### [Supplied data]
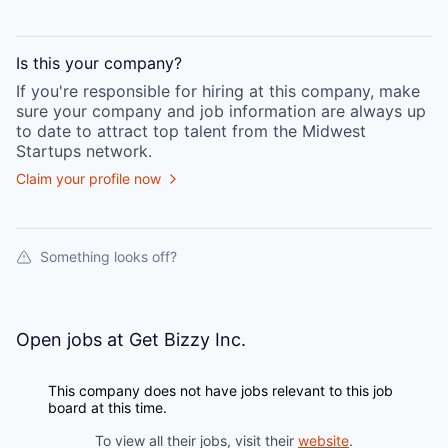
Is this your
company
?
If you're responsible for hiring at this
company
, make
sure your
company
and job information are always up
to date to attract top talent from the
Midwest
Startups
network.
Claim your profile now
Something looks off?
Open jobs at
Get Bizzy Inc.
This company does not have jobs relevant to this job
board at this time.
To view all their jobs, visit their
website
.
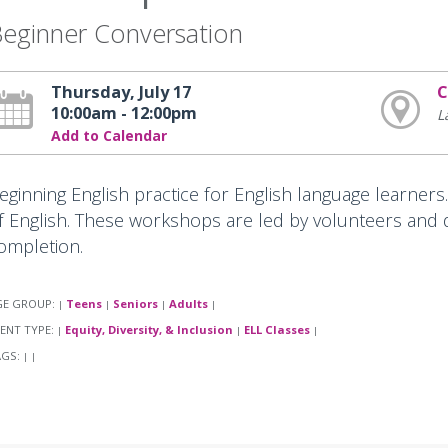
eginner Conversation
Thursday, July 17
C
10:00am - 12:00pm
L
Add to Calendar
eginning English practice for English language learners
f English. These workshops are led by volunteers and do
ompletion.
GE GROUP:
Teens
Seniors
Adults
|
|
|
|
ENT TYPE:
Equity, Diversity, & Inclusion
ELL Classes
|
|
|
AGS:
|
|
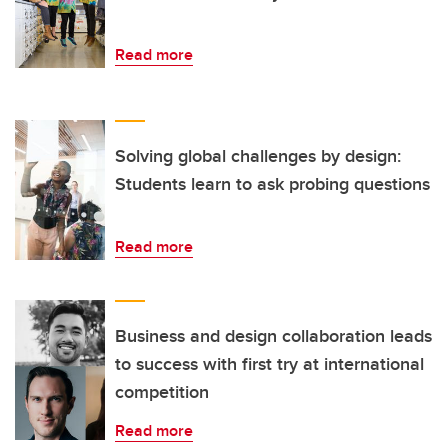
Read more
Solving global challenges by design:
Students learn to ask probing questions
Read more
Business and design collaboration leads
to success with first try at international
competition
Read more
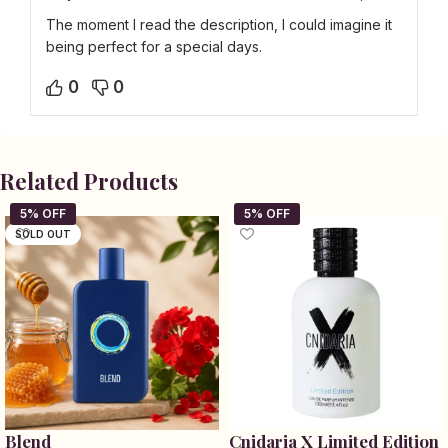
The moment I read the description, I could imagine it
being perfect for a special days.
0
0
Related Products
SOLD OUT
Blend
Cnidaria X Limited Edition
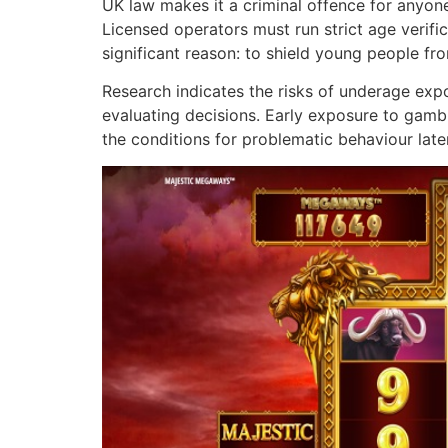
UK law makes it a criminal offence for anyon
Licensed operators must run strict age verific
significant reason: to shield young people f
Research indicates the risks of underage expos
evaluating decisions. Early exposure to gamb
the conditions for problematic behaviour later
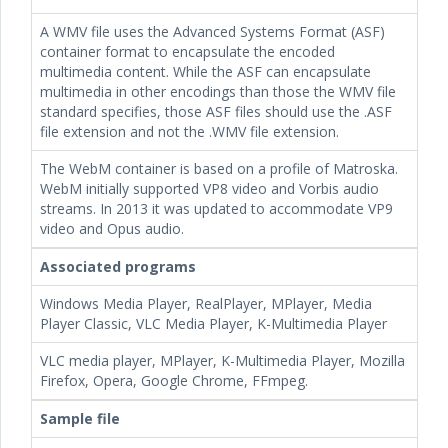
A WMV file uses the Advanced Systems Format (ASF)
container format to encapsulate the encoded
multimedia content. While the ASF can encapsulate
multimedia in other encodings than those the WMV file
standard specifies, those ASF files should use the .ASF
file extension and not the .WMV file extension.
The WebM container is based on a profile of Matroska.
WebM initially supported VP8 video and Vorbis audio
streams. In 2013 it was updated to accommodate VP9
video and Opus audio.
Associated programs
Windows Media Player, RealPlayer, MPlayer, Media
Player Classic, VLC Media Player, K-Multimedia Player
VLC media player, MPlayer, K-Multimedia Player, Mozilla
Firefox, Opera, Google Chrome, FFmpeg.
Sample file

### [Work item]
Could you reproduce exactly the lines running from the one with "Research indicates the" through the final line of the listing above, both included, and drop the pictures?

### [Output]
Research indicates the risks of underage expos
evaluating decisions. Early exposure to gamb
the conditions for problematic behaviour later
A WMV file uses the Advanced Systems Format (ASF)
container format to encapsulate the encoded
multimedia content. While the ASF can encapsulate
multimedia in other encodings than those the WMV file
standard specifies, those ASF files should use the .ASF
file extension and not the .WMV file extension.
The WebM container is based on a profile of Matroska.
WebM initially supported VP8 video and Vorbis audio
streams. In 2013 it was updated to accommodate VP9
video and Opus audio.
Associated programs
Windows Media Player, RealPlayer, MPlayer, Media
Player Classic, VLC Media Player, K-Multimedia Player
VLC media player, MPlayer, K-Multimedia Player, Mozilla
Firefox, Opera, Google Chrome, FFmpeg.
Sample file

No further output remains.